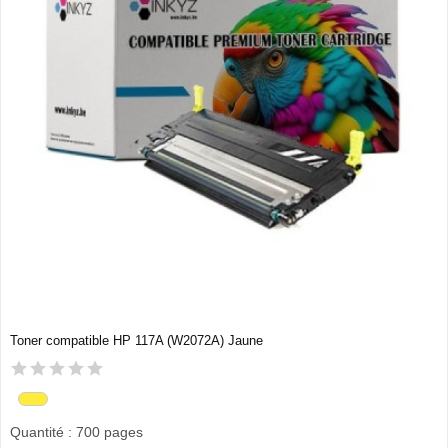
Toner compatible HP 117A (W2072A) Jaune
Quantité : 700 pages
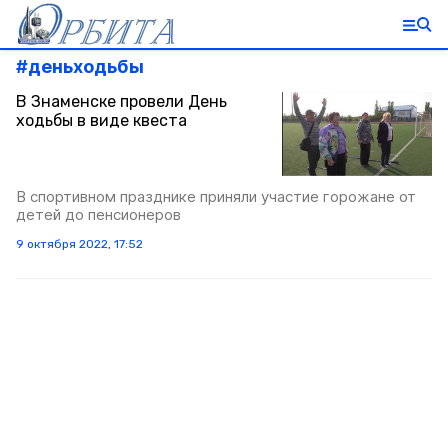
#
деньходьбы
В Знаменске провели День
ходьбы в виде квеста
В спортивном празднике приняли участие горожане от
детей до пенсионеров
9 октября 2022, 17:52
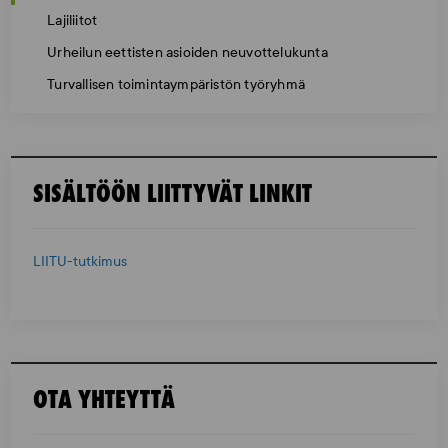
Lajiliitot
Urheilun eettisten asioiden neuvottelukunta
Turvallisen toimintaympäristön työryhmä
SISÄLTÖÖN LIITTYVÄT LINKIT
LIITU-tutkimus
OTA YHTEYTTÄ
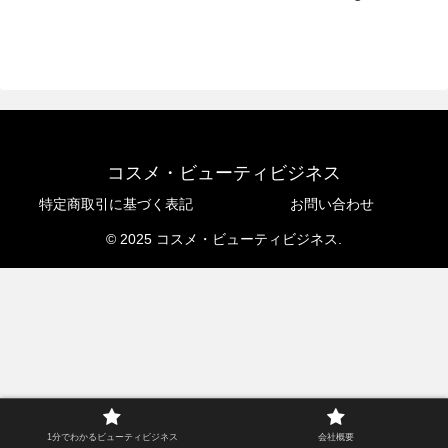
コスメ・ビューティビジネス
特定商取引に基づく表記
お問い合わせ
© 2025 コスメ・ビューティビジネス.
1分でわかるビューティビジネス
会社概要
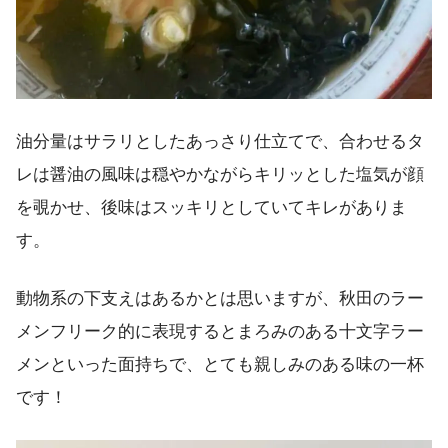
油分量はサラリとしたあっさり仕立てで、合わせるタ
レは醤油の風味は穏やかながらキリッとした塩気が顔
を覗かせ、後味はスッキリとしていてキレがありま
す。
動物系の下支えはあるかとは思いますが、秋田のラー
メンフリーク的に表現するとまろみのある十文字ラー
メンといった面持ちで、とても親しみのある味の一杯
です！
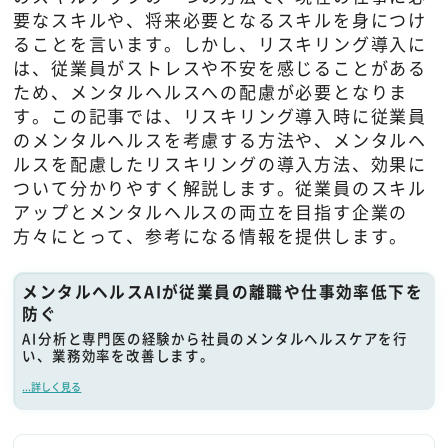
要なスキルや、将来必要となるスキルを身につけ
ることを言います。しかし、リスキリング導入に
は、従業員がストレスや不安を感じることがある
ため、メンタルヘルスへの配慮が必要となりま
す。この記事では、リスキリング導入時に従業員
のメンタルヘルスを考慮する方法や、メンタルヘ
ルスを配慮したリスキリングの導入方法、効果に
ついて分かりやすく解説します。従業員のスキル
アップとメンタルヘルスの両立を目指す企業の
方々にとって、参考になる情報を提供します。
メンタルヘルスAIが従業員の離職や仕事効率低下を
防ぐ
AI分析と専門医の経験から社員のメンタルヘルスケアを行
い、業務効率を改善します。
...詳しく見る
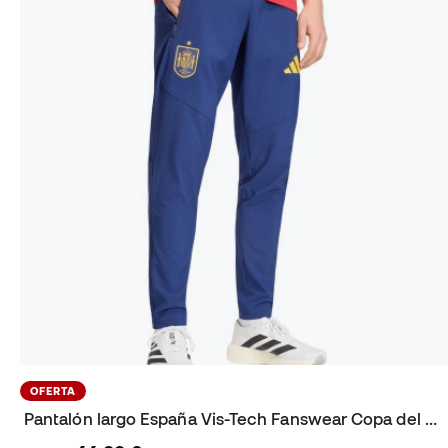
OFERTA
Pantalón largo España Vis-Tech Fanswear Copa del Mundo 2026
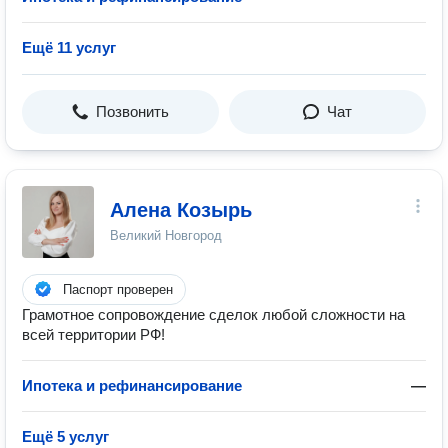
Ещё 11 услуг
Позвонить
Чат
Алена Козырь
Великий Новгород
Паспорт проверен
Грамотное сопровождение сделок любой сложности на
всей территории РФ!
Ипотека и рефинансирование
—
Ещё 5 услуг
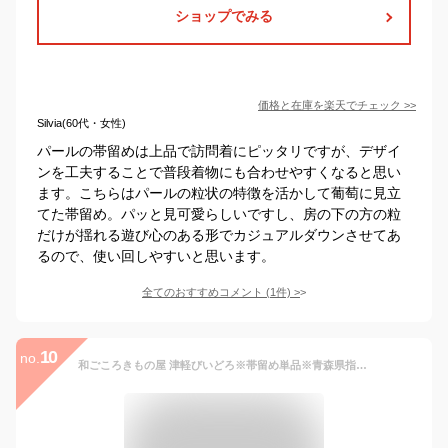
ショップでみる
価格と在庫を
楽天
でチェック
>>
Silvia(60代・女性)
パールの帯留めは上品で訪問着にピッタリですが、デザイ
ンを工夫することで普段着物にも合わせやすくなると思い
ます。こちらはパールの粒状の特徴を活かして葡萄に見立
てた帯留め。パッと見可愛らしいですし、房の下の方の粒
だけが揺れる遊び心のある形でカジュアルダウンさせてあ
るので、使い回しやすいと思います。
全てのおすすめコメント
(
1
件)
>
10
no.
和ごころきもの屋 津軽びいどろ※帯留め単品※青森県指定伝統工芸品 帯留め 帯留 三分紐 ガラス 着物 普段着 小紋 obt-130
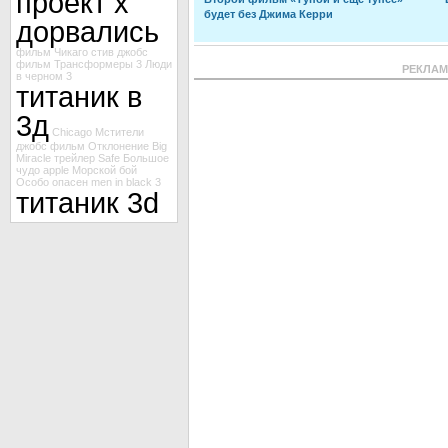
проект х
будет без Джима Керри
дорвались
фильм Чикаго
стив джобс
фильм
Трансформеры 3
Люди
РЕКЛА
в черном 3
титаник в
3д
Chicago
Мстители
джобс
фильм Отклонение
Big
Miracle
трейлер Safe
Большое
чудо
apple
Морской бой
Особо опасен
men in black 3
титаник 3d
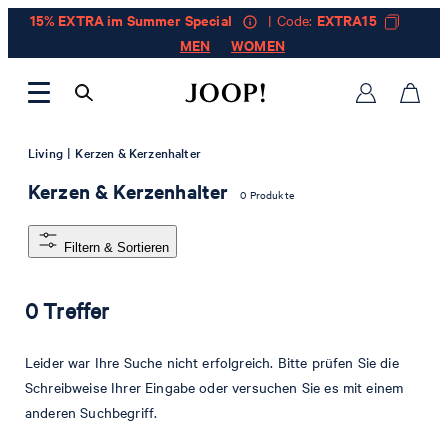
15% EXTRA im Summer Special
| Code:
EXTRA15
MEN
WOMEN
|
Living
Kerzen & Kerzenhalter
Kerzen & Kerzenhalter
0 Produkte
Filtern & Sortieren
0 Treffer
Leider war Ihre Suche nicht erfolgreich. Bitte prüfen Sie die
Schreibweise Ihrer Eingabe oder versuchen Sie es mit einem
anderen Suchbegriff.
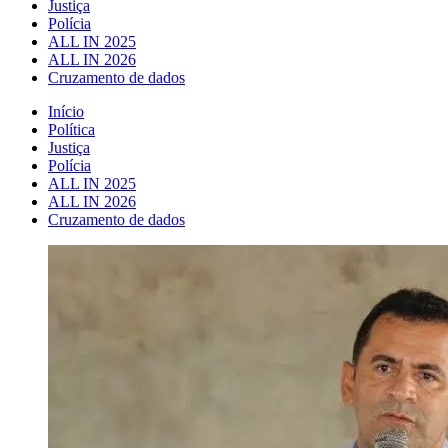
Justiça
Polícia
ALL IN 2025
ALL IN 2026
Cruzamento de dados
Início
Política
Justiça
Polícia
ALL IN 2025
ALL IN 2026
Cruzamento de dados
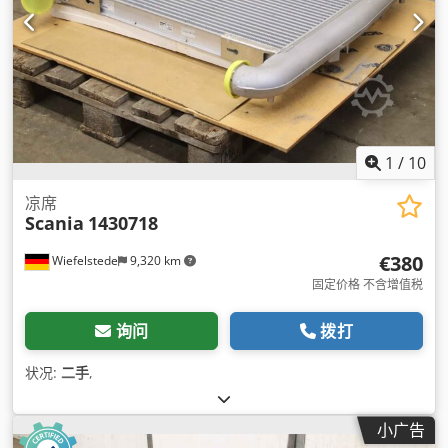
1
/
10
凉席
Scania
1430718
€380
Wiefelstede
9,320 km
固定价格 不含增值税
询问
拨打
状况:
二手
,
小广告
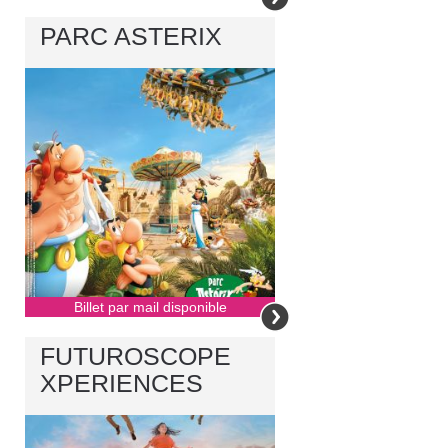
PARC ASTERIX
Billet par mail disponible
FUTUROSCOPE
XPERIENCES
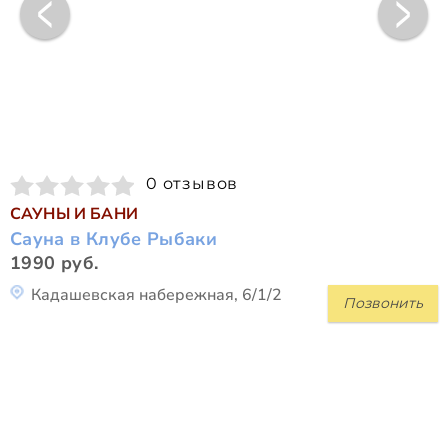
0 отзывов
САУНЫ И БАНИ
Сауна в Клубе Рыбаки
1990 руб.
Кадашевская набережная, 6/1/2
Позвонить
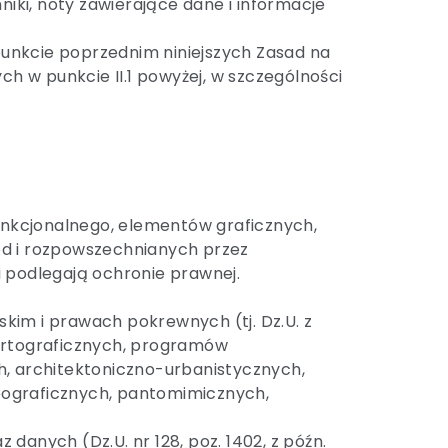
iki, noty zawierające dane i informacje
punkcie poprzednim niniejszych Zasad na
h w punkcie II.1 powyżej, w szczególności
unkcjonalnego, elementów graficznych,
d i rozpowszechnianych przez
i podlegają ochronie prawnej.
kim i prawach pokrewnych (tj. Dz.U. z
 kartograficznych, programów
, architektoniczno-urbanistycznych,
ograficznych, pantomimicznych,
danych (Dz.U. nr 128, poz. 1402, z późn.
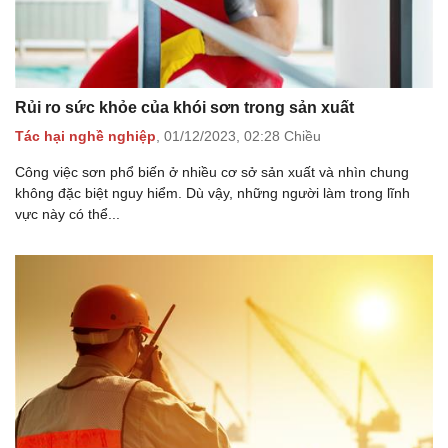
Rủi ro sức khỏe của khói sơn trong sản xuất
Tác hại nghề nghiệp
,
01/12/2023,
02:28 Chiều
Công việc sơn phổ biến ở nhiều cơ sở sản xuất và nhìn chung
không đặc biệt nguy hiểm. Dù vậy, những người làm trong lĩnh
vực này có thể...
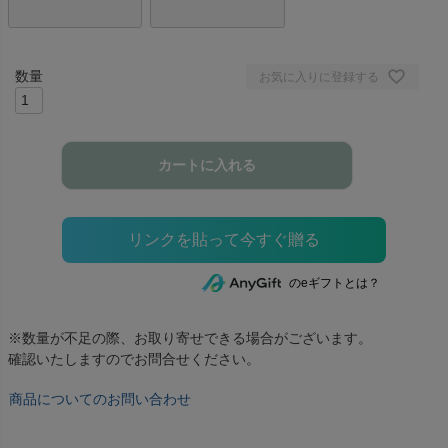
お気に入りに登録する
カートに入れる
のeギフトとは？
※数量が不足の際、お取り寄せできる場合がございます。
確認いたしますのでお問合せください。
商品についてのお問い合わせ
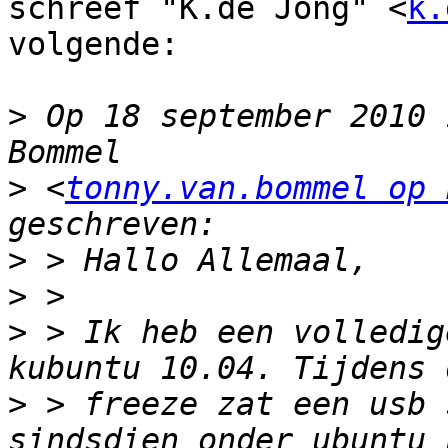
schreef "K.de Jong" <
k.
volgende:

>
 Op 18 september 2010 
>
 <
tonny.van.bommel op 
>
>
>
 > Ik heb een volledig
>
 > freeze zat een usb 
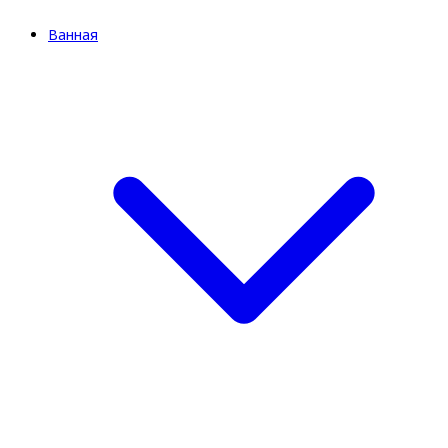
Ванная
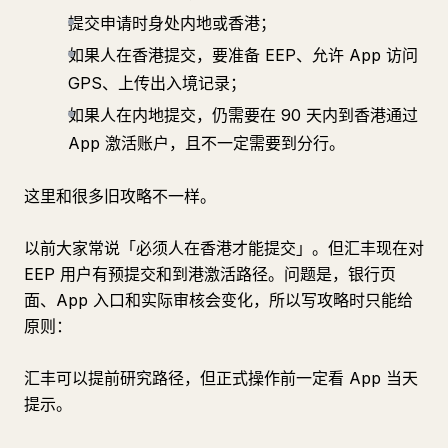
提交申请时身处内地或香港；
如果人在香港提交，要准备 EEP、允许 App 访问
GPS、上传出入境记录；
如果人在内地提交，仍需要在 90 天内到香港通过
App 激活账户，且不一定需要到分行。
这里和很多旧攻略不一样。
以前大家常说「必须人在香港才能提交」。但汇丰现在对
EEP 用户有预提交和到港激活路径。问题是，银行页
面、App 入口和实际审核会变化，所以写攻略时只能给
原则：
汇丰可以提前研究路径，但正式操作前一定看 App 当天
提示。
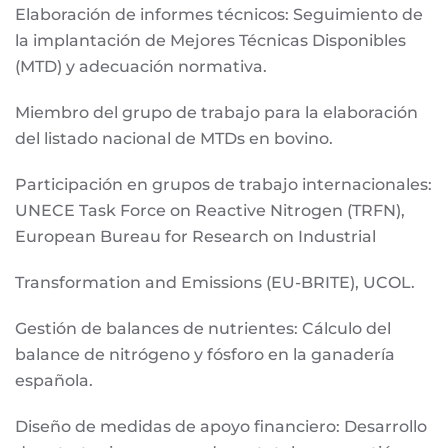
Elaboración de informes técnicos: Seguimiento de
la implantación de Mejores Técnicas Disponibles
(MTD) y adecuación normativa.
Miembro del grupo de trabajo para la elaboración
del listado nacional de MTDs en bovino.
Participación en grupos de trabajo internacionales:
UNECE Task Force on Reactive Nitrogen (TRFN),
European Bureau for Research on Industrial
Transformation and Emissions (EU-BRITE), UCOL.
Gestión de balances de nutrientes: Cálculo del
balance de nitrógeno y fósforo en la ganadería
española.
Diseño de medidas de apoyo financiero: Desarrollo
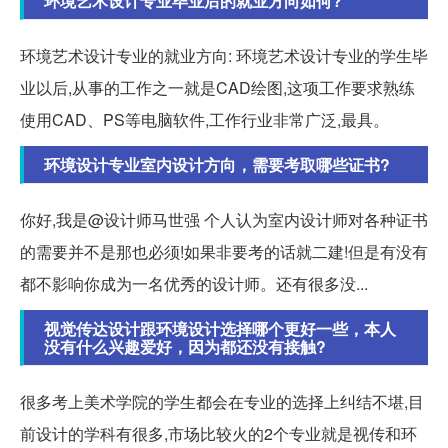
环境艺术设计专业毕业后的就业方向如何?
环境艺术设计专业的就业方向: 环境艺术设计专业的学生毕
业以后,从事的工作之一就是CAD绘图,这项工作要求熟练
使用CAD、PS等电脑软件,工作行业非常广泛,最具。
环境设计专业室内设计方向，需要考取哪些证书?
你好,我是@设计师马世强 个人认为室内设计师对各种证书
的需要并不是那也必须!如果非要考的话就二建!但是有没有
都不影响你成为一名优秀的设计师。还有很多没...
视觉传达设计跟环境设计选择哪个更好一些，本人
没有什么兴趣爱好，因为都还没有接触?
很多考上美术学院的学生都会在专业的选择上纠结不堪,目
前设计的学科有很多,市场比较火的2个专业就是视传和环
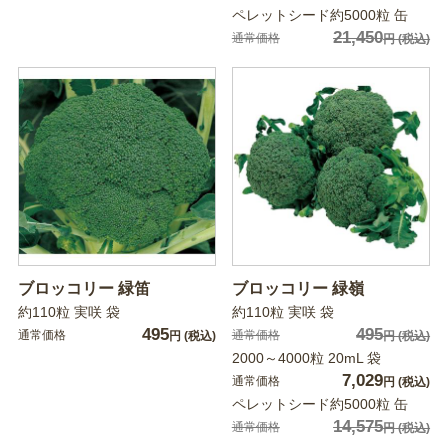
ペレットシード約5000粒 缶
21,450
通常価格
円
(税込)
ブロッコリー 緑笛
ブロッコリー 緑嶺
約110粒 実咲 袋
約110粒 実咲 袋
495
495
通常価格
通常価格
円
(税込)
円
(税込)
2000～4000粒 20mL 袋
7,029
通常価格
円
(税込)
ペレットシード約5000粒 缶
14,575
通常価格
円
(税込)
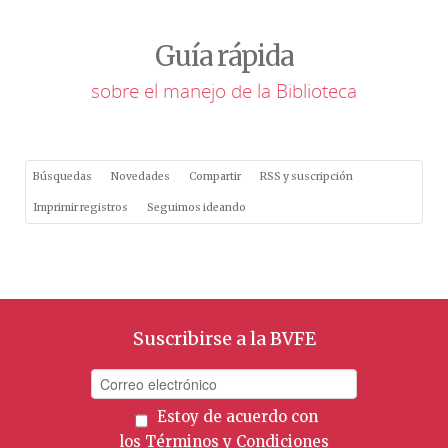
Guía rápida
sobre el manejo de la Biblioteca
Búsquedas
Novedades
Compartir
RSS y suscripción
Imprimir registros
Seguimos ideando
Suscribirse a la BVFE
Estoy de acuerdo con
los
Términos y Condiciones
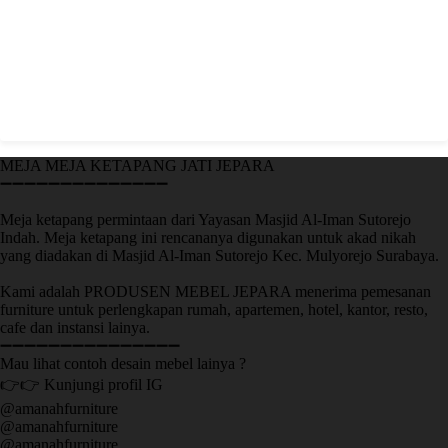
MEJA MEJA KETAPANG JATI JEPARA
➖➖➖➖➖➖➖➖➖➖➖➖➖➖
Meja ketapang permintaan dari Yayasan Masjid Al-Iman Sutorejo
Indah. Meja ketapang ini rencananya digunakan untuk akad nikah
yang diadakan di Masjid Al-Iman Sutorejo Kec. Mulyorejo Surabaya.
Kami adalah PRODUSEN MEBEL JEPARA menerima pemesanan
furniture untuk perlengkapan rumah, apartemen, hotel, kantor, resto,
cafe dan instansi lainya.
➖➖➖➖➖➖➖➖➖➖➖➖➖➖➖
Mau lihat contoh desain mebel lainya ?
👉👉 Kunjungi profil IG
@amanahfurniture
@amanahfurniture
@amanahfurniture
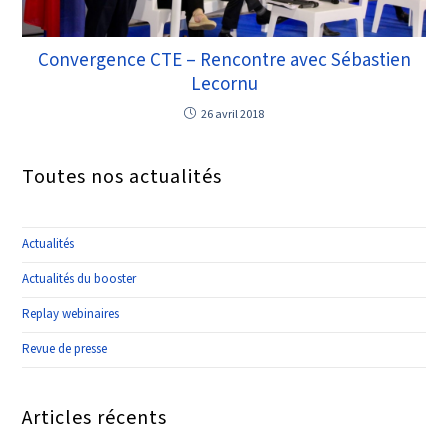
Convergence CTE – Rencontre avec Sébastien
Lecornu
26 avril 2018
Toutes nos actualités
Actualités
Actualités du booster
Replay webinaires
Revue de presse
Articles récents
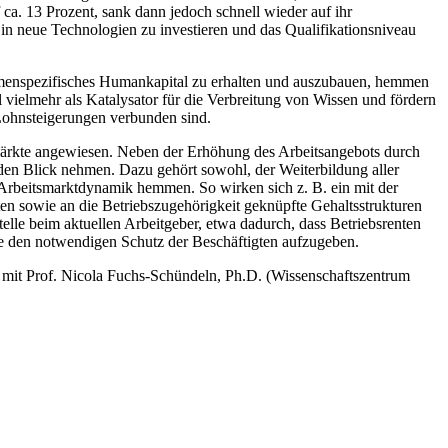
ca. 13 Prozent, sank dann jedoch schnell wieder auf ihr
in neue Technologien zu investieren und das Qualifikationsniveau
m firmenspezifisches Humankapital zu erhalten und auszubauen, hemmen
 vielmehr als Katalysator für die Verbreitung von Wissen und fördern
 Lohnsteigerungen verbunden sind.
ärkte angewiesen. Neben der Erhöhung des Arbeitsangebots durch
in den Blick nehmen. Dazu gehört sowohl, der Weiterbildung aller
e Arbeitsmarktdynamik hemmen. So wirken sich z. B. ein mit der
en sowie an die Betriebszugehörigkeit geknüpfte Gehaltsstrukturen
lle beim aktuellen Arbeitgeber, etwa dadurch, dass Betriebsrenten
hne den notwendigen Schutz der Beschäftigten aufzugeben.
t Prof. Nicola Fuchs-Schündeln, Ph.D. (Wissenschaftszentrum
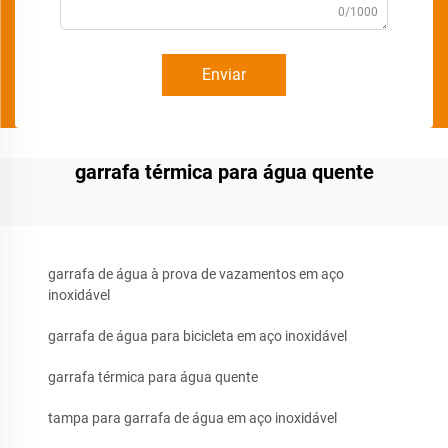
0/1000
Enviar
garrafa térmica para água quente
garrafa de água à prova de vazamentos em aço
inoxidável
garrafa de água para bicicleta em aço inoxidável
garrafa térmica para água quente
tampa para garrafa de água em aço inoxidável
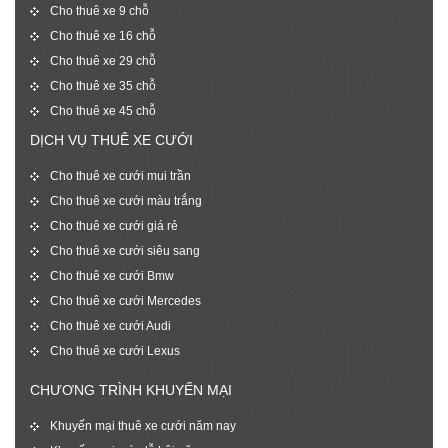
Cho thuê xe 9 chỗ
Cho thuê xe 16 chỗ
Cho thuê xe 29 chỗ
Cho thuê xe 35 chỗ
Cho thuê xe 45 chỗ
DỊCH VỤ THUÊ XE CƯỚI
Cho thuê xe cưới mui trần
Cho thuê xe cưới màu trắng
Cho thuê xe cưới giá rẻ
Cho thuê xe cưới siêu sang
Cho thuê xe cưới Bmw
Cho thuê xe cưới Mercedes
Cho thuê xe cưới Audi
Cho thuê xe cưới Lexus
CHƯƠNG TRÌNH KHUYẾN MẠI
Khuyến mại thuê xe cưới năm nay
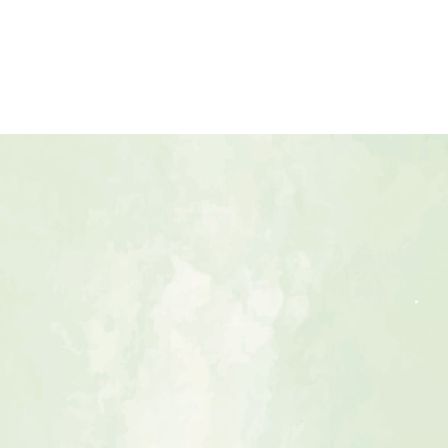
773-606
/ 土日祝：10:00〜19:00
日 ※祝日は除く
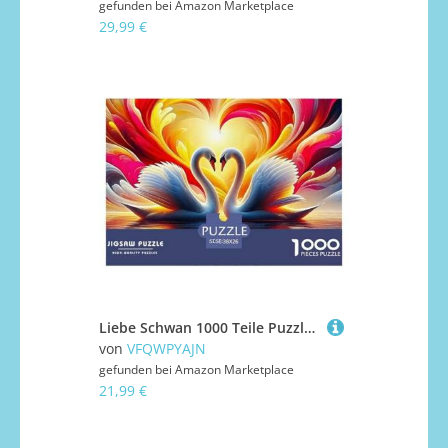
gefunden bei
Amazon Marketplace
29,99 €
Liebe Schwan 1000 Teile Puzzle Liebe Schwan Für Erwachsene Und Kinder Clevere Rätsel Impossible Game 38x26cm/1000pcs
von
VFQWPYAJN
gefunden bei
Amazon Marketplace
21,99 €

▶ _Exercise brief_
The lines above that hold the word "hemmen" are the ones to copy.

▶ _Response_
m firmenspezifisches Humankapital zu erhalten und auszubauen, hemmen
e Arbeitsmarktdynamik hemmen. So wirken sich z. B. ein mit der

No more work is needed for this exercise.